Brand new traffic cameras in Croydon have still not been switched on, meaning the council is missing out on making money from fines.

But the authority will not reveal just how much it has lost blaming ‘commercial sensistivity’.

The South London council uses number of ANPR cameras to try and prevent rat running in parts of the borough, it calls these schemes Croydon Healthy Neighbourhoods.

However, the council is in a battle with the contractor in charge of installing these cameras meaning some are still not working more than three months after they were supposed to be turned on.

The latest figures from Croydon Council shows the council was forecasting a £15million overspend in the department at month 11 of the previous financial year (February-March 2022).

As well as not bringing in traffic fines, the council has blamed this on parking levels not returning to the level they were before Covid.

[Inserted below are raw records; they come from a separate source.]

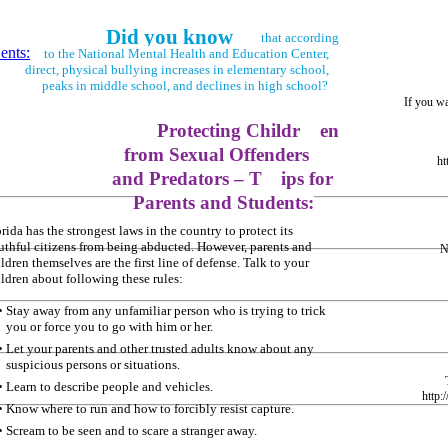
Did you know
that according
ents:
to the National Mental Health and Education Center,
direct, physical bullying increases in elementary school,
peaks in middle school, and declines in high school?
If you w
Protecting Childr
en
from Sexual Offenders
ht
and Predators – T
ips for
Parents and Students:
rida has the strongest laws in the country to protect its
uthful citizens from being abducted. However, parents and
N
ldren themselves are the first line of defense. Talk to your
ildren about following these rules:
• Stay away from any unfamiliar person who is trying to trick
you or force you to go with him or her.
• Let your parents and other trusted adults know about any
suspicious persons or situations.
• Learn to describe people and vehicles.
http:
• Know where to run and how to forcibly resist capture.
• Scream to be seen and to scare a stranger away.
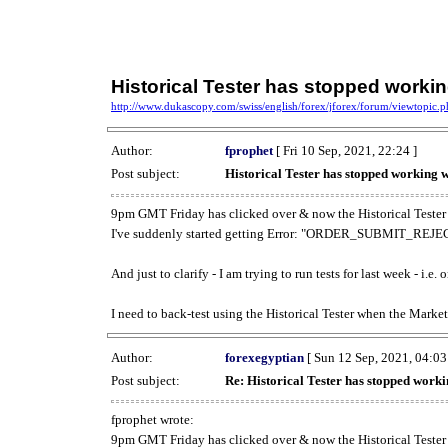
Historical Tester has stopped work
http://www.dukascopy.com/swiss/english/forex/jforex/forum/viewtopic
Author:
fprophet
[ Fri 10 Sep, 2021, 22:24 ]
Post subject:
Historical Tester has stopped working
9pm GMT Friday has clicked over & now the Historical Tester 
I've suddenly started getting Error: "ORDER_SUBMIT_REJECT
And just to clarify - I am trying to run tests for last week - i.e
I need to back-test using the Historical Tester when the Market
Author:
forexegyptian
[ Sun 12 Sep, 2021, 04:03
Post subject:
Re: Historical Tester has stopped wor
fprophet wrote:
9pm GMT Friday has clicked over & now the Historical Tester 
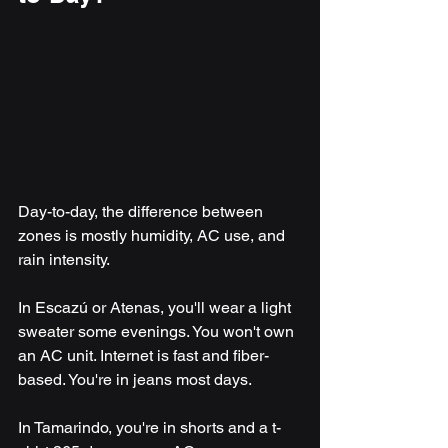
Day-to-day, the difference between 
zones is mostly humidity, AC use, and 
rain intensity.
In Escazú or Atenas, you'll wear a light 
sweater some evenings. You won't own 
an AC unit. Internet is fast and fiber-
based. You're in jeans most days.
In Tamarindo, you're in shorts and a t-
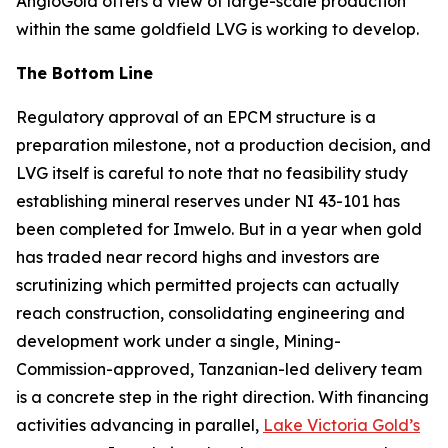
AngloGold offers a view of large-scale production
within the same goldfield LVG is working to develop.
The Bottom Line
Regulatory approval of an EPCM structure is a
preparation milestone, not a production decision, and
LVG itself is careful to note that no feasibility study
establishing mineral reserves under NI 43-101 has
been completed for Imwelo. But in a year when gold
has traded near record highs and investors are
scrutinizing which permitted projects can actually
reach construction, consolidating engineering and
development work under a single, Mining-
Commission-approved, Tanzanian-led delivery team
is a concrete step in the right direction. With financing
activities advancing in parallel,
Lake Victoria Gold’s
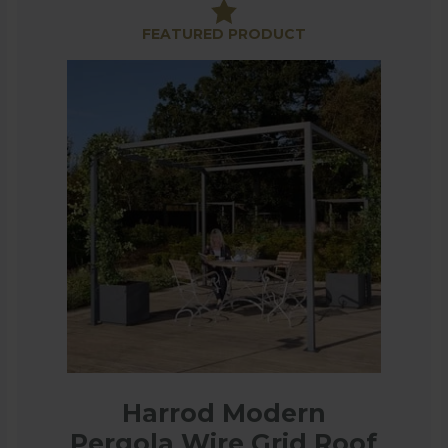
raditional, square to arched and all are designed to ma
FEATURED PRODUCT
 to slide closed in strong sun or a shower. The awning
n made with intricate designs which make a real statem
 dining area. The panels offer dappled shade, some wi
statement in your garden for many years.
Harrod Modern
Pergola Wire Grid Roof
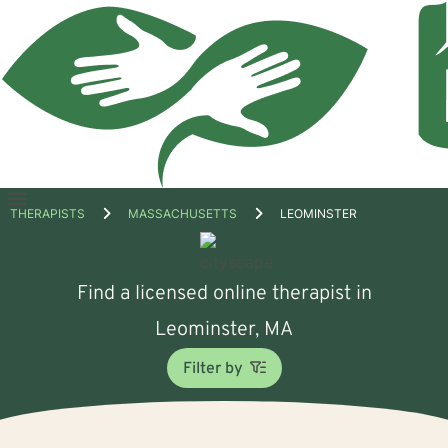
Open
THERAPISTS
MASSACHUSETTS
LEOMINSTER
menu
Find a licensed online therapist in
Leominster, MA
Filter by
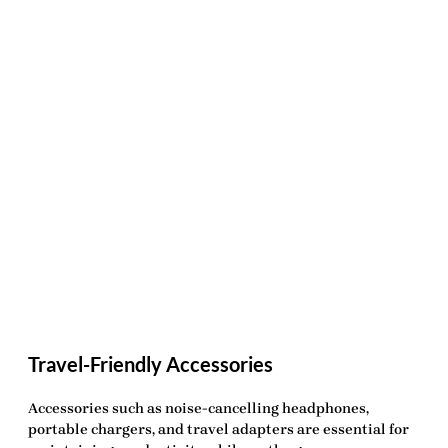
Travel-Friendly Accessories
Accessories such as noise-cancelling headphones,
portable chargers, and travel adapters are essential for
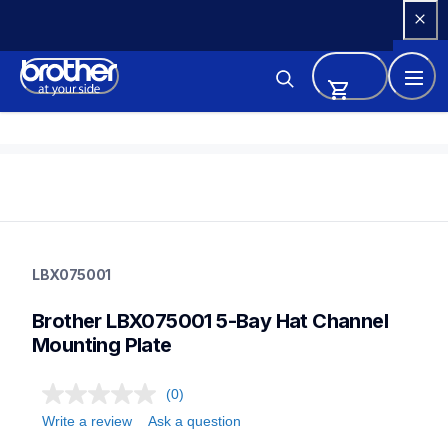
Skip 
to 
Content
lbx075001
lbx075001
LBX075001
label-supplies
10
Brother LBX075001 5-Bay Hat Channel 
mobileprinters
Mounting Plate
(0)
Write a review
Ask a question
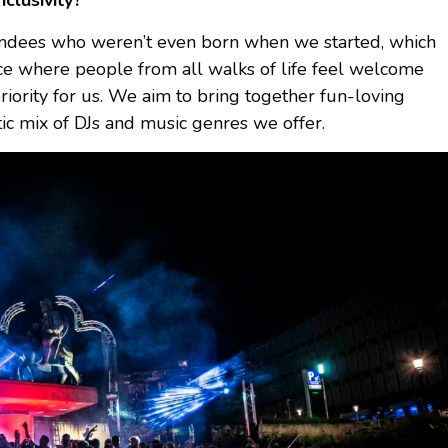
nclusivity?
endees who weren’t even born when we started, which
pace where people from all walks of life feel welcome
iority for us. We aim to bring together fun-loving
tic mix of DJs and music genres we offer.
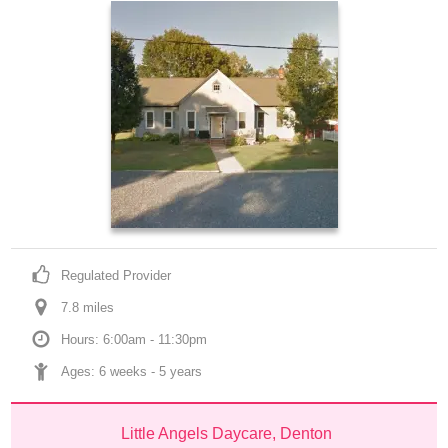
Regulated Provider
7.8
 mile
s
Hours: 6:00am - 11:30pm
Ages: 
6 weeks
 - 
5 years
Little Angels Daycare, Denton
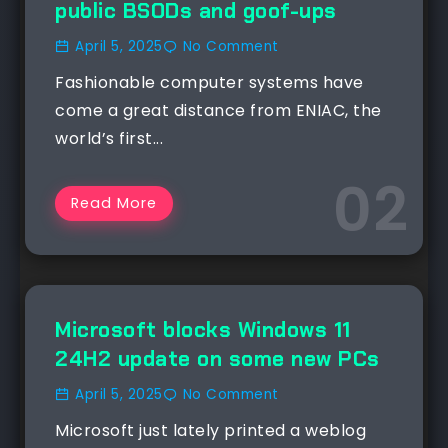
public BSODs and goof-ups
April 5, 2025
No Comment
Fashionable computer systems have
come a great distance from ENIAC, the
world’s first...
Read More
NEWS
Microsoft blocks Windows 11
24H2 update on some new PCs
April 5, 2025
No Comment
Microsoft just lately printed a weblog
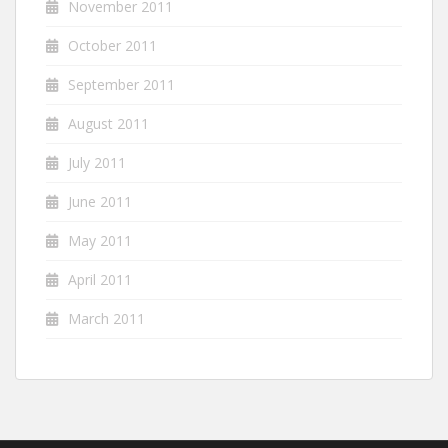
November 2011
October 2011
September 2011
August 2011
July 2011
June 2011
May 2011
April 2011
March 2011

A council report said: “Parking Services continue to have delays in connection with the roll out of new ANPR cameras which affect the income levels within the service.

"A new ANPR camera contract was procured in 2021 however the council has faced significant problems with functionality and are urgently seeking firm assurance from the new contractor that they remain in a position to fulfil their contractual obligations.”

At a meeting of the scrutiny and overview committee on Monday night (May 22) cabinet member for finance, Jason Cummings, said this delay will affect the council’s budget this financial year.

Nick Hibberd, director of sustainable communities, regeneration and economic recovery, added: “There have been delays with both the roll out and the connection and the functionality of the new cameras.

"We are in the middle of negotiations with the contractor with a view to sorting that so until that is completed we don’t have a timeline at this point.”

He said the council would be trying to “recover the losses” from the compamy itself but would not reveal exactly how much money the council has lost, claiming it was commercially sensitive information.